§ **WHAT IS NEEDED**: How many lines in the records below contain the word "Preview"? Reply with that number only.

BEGIN DATA SUPPLIED

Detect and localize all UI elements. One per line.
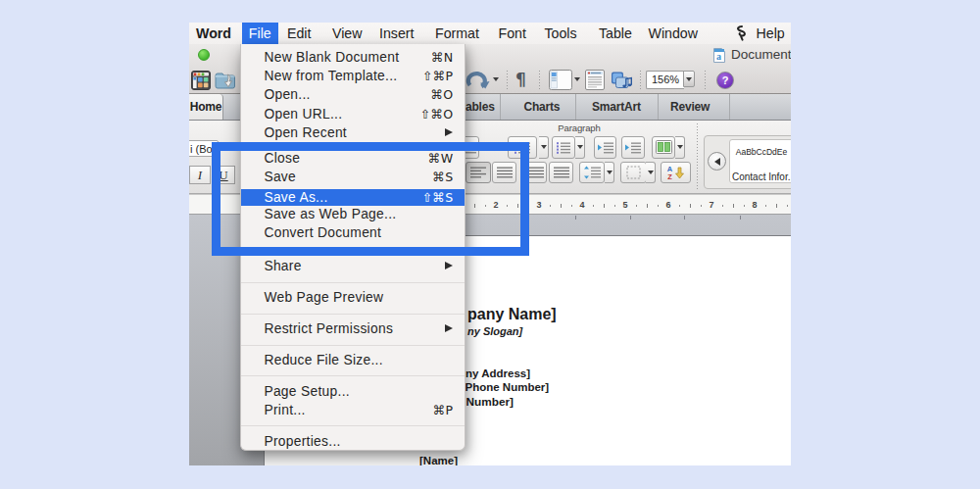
menu-item-properties[interactable]: Properties... bbox=[241, 432, 465, 451]
menu-item-web-page-preview[interactable]: Web Page Preview bbox=[241, 288, 465, 307]
increase-indent-button[interactable] bbox=[621, 136, 645, 159]
toolbox-icon[interactable] bbox=[191, 71, 211, 90]
tab-separator bbox=[658, 94, 659, 120]
menu-item-label: Properties... bbox=[264, 432, 340, 451]
toolbar-separator bbox=[705, 71, 706, 90]
ruler-number: 5 bbox=[620, 200, 630, 210]
borders-button[interactable] bbox=[620, 162, 647, 184]
sidebar-layout-icon[interactable] bbox=[549, 70, 572, 90]
tab-smartart[interactable]: SmartArt bbox=[592, 94, 641, 120]
ruler-tick bbox=[614, 205, 615, 207]
document-text-company-slogan: ny Slogan] bbox=[467, 325, 522, 337]
margin-tick bbox=[575, 216, 576, 220]
menubar-item-view[interactable]: View bbox=[332, 23, 363, 44]
document-text-company-name: pany Name] bbox=[467, 306, 557, 323]
menu-item-label: Web Page Preview bbox=[264, 288, 383, 307]
menubar-item-window[interactable]: Window bbox=[649, 23, 698, 44]
menubar-item-insert[interactable]: Insert bbox=[379, 23, 414, 44]
toolbar-separator bbox=[539, 71, 540, 90]
menu-item-open-url[interactable]: Open URL...⇧⌘O bbox=[241, 105, 465, 123]
decrease-indent-button[interactable] bbox=[594, 136, 616, 159]
sidebar-dropdown-icon[interactable] bbox=[574, 77, 580, 81]
menu-item-label: New from Template... bbox=[264, 67, 397, 85]
menubar-item-font[interactable]: Font bbox=[499, 23, 526, 44]
tab-home[interactable]: Home bbox=[189, 94, 223, 120]
ruler-tick bbox=[765, 205, 766, 207]
ruler-tick bbox=[604, 204, 605, 208]
menu-separator bbox=[241, 425, 465, 426]
ruler-tick bbox=[722, 205, 723, 207]
menu-item-print[interactable]: Print...⌘P bbox=[241, 401, 465, 419]
zoom-level-input[interactable]: 156% bbox=[646, 71, 684, 89]
ruler-tick bbox=[701, 205, 702, 207]
document-text-body: [Name] bbox=[419, 455, 458, 465]
menubar-item-table[interactable]: Table bbox=[599, 23, 632, 44]
ruler-tick bbox=[679, 205, 680, 207]
menubar-item-word[interactable]: Word bbox=[196, 23, 231, 44]
ruler-tick bbox=[690, 204, 691, 208]
numbering-button-dropdown[interactable] bbox=[539, 136, 549, 159]
line-spacing-button-dropdown[interactable] bbox=[605, 162, 614, 184]
notebook-icon[interactable] bbox=[585, 70, 605, 90]
tab-charts[interactable]: Charts bbox=[524, 94, 561, 120]
columns-button-dropdown[interactable] bbox=[675, 136, 685, 159]
menubar-item-edit[interactable]: Edit bbox=[287, 23, 311, 44]
italic-button[interactable]: I bbox=[189, 166, 211, 184]
line-spacing-button[interactable] bbox=[579, 162, 605, 184]
redo-icon[interactable] bbox=[466, 70, 491, 89]
multilevel-list-button[interactable] bbox=[552, 136, 575, 159]
document-proxy-icon: a bbox=[713, 48, 725, 67]
menu-item-new-from-template[interactable]: New from Template...⇧⌘P bbox=[241, 67, 465, 85]
ruler-tick bbox=[636, 205, 637, 207]
redo-dropdown-icon[interactable] bbox=[493, 77, 499, 81]
toolbar-separator bbox=[640, 71, 641, 90]
ruler-tick bbox=[593, 205, 594, 207]
ruler-number: 7 bbox=[707, 200, 716, 210]
sort-button[interactable]: AZ bbox=[661, 162, 691, 184]
menu-item-open-recent[interactable]: Open Recent bbox=[241, 123, 465, 142]
multilevel-list-button-dropdown[interactable] bbox=[575, 136, 585, 159]
menubar-item-help[interactable]: Help bbox=[757, 23, 785, 44]
menu-item-shortcut: ⌘N bbox=[431, 48, 454, 67]
document-text-body: ny Address] bbox=[466, 367, 530, 379]
tab-separator bbox=[500, 94, 501, 120]
margin-tick bbox=[740, 216, 741, 220]
menu-item-new-blank-document[interactable]: New Blank Document⌘N bbox=[241, 48, 465, 67]
menu-item-reduce-file-size[interactable]: Reduce File Size... bbox=[241, 351, 465, 369]
menu-item-restrict-permissions[interactable]: Restrict Permissions bbox=[241, 319, 465, 338]
menu-item-label: Reduce File Size... bbox=[264, 351, 383, 369]
zoom-dropdown-button[interactable] bbox=[683, 71, 695, 87]
help-icon[interactable]: ? bbox=[716, 72, 734, 89]
justify-button[interactable] bbox=[549, 162, 573, 184]
toolbar-separator bbox=[507, 71, 508, 90]
menu-bar: WordFileEditViewInsertFormatFontToolsTab… bbox=[189, 23, 791, 45]
menu-item-share[interactable]: Share bbox=[241, 257, 465, 275]
menu-item-label: Page Setup... bbox=[264, 382, 350, 401]
menu-item-open[interactable]: Open...⌘O bbox=[241, 85, 465, 104]
applescript-icon[interactable] bbox=[734, 25, 750, 45]
show-formatting-icon[interactable]: ¶ bbox=[515, 70, 526, 89]
tab-separator bbox=[729, 94, 730, 120]
menubar-item-format[interactable]: Format bbox=[435, 23, 479, 44]
ruler-tick bbox=[744, 205, 745, 207]
menu-item-label: Share bbox=[264, 257, 301, 275]
svg-text:a: a bbox=[716, 51, 721, 62]
menu-separator bbox=[241, 345, 465, 346]
style-name-label: Contact Infor... bbox=[732, 171, 791, 182]
menubar-item-file[interactable]: File bbox=[242, 23, 279, 44]
traffic-light-green[interactable] bbox=[198, 49, 210, 61]
document-text-body: Phone Number] bbox=[466, 381, 550, 393]
borders-button-dropdown[interactable] bbox=[646, 162, 656, 184]
columns-button[interactable] bbox=[652, 136, 675, 159]
menubar-item-tools[interactable]: Tools bbox=[545, 23, 577, 44]
menu-separator bbox=[241, 314, 465, 315]
menu-separator bbox=[241, 375, 465, 376]
menu-item-page-setup[interactable]: Page Setup... bbox=[241, 382, 465, 401]
menu-item-shortcut: ⇧⌘P bbox=[422, 67, 454, 85]
tab-tables[interactable]: ables bbox=[466, 94, 495, 120]
media-browser-icon[interactable] bbox=[611, 70, 632, 90]
ruler-number: 4 bbox=[577, 200, 587, 210]
styles-scroll-left-button[interactable] bbox=[708, 152, 726, 171]
tab-review[interactable]: Review bbox=[670, 94, 710, 120]
open-folder-icon[interactable] bbox=[215, 70, 237, 91]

END DATA SUPPLIED

§ **WRITTEN ANSWER**: 2